Lurgan man David Lyness guilty of murdering Anita Downey
A Lurgan father of three has been convicted of murdering his fiancée by cutting her throat.
Anita Downey, 51, a mother of three from Lurgan, bled to death on the floor of David Lyness's Toberhewney Hall home in the early hours of 20 January 2017.
She had suffered a wound to the left side of her neck which extended back to her spine and severed her jugular vein.
On Wednesday, a jury took less than two hours to return a unanimous guilty verdict against 52-year-old Lyness.
He was told he will serve a life sentence by Judge Geoffrey Miller QC
There will be another hearing to determine how long he will spend in prison before he is eligible to be considered for release.
Lyness had claimed that after an evening of drinking wine, Ms Downey came at him with a knife she lifted from his kitchen.
He told police that during a "frantic struggle" when he tried to disarm Ms Downey, they both ended up on the floor where he noticed blood coming from her.
It was also Lyness's case that when he realised Ms Downey was dead, he tried to take his own life by cutting his own throat, then lay beside her cuddling her and waiting for the emergency services to arrive.
However, during the trial, the jury heard evidence from Lyness's son, who witnessed his father straddling Ms Downey.
Lyness's version of the fatal wound being caused accidentally was also rejected by the assistant state pathologist for Northern Ireland, who said "you couldn't get a wound like that simply as the result of an accident".

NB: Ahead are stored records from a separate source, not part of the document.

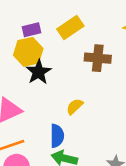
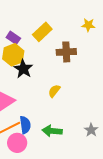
purple rectangle: (31, 30) -> (13, 38), turned 56
blue semicircle: (57, 136) -> (25, 125), moved

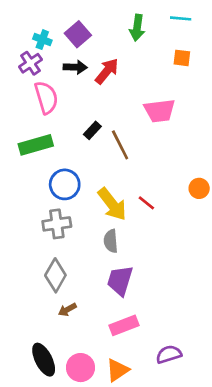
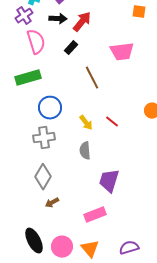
black rectangle: (92, 130) -> (71, 48), moved
yellow arrow: (112, 204) -> (86, 123), size x0.6
purple trapezoid: (120, 281) -> (109, 181), moved
purple semicircle: (169, 354) -> (129, 248), moved
orange triangle: (117, 370) -> (90, 249), turned -36

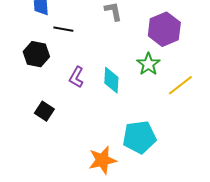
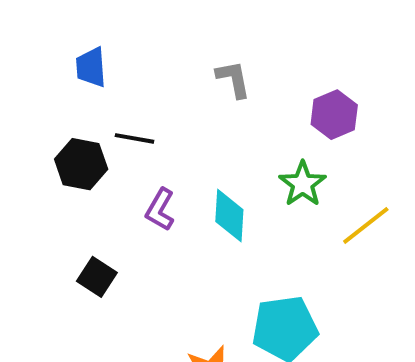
black line: (63, 29) -> (134, 138), moved
purple hexagon: (164, 29) -> (334, 115), size x0.7

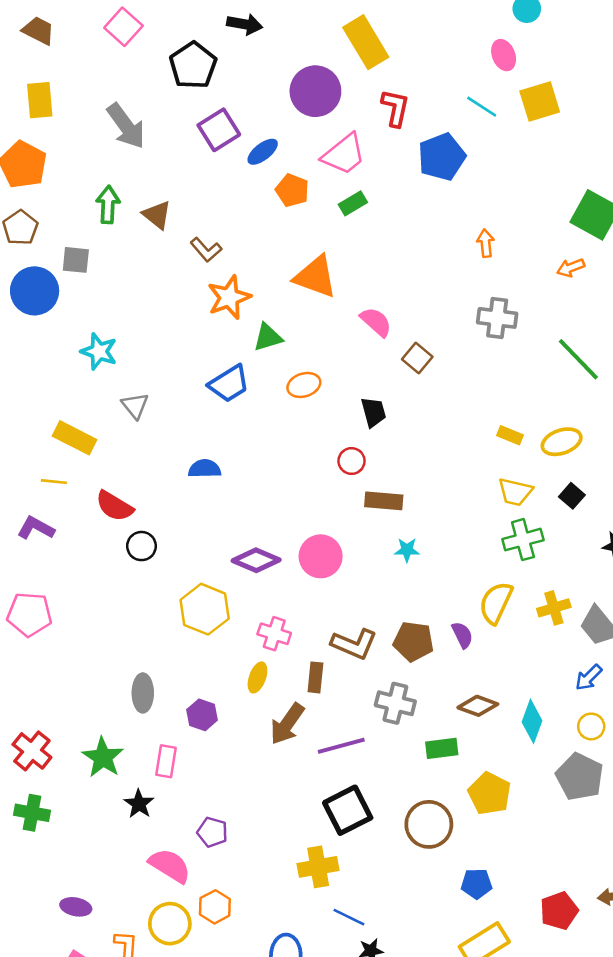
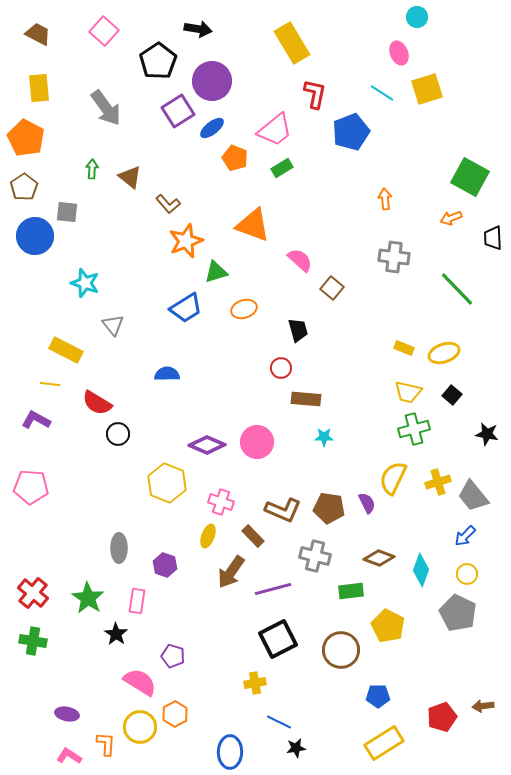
purple circle: (315, 91) -> (212, 81), moved
green arrow: (108, 205) -> (92, 169), size x0.7
brown rectangle: (315, 677) -> (253, 536), turned -50
yellow cross: (318, 867) -> (255, 683), size x0.7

Dr Christopher Johnson said the only way such a wound could have been caused was by "somebody taking a knife and cutting her throat with it".
Lyness was called to give evidence earlier this week, and while he answered a handful of questions put to him by his own barrister, he then accused the barrister of asking him to perjure himself.
He then refused to answer any further questions put to him by his barrister - and later withdrew the instructions of his legal team.
Lyness also refused to speak under cross-examination by a prosecutor, who suggested that his silence was because the version of events he gave police was "ridiculous".
After the trial, Judge Miller paid tribute to Ms Downey's loved ones for the dignity displayed during the trial, and said: "The court extends its sympathy to the family and friends of Anita Downey, who have suffered as a result of this grievous act committed by the defendant."